* Stored data entries *

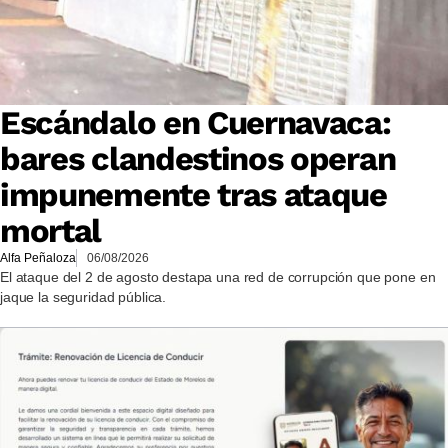
Escándalo en Cuernavaca:
bares clandestinos operan
impunemente tras ataque
mortal
Alfa Peñaloza
06/08/2026
El ataque del 2 de agosto destapa una red de corrupción que pone en
jaque la seguridad pública.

* ABOUT THIS EXERCISE *
For the string "ataque", filter the data and copy out each line where it occurs.

* REPLY TO THE EXERCISE *
impunemente tras ataque
El ataque del 2 de agosto destapa una red de corrupción que pone en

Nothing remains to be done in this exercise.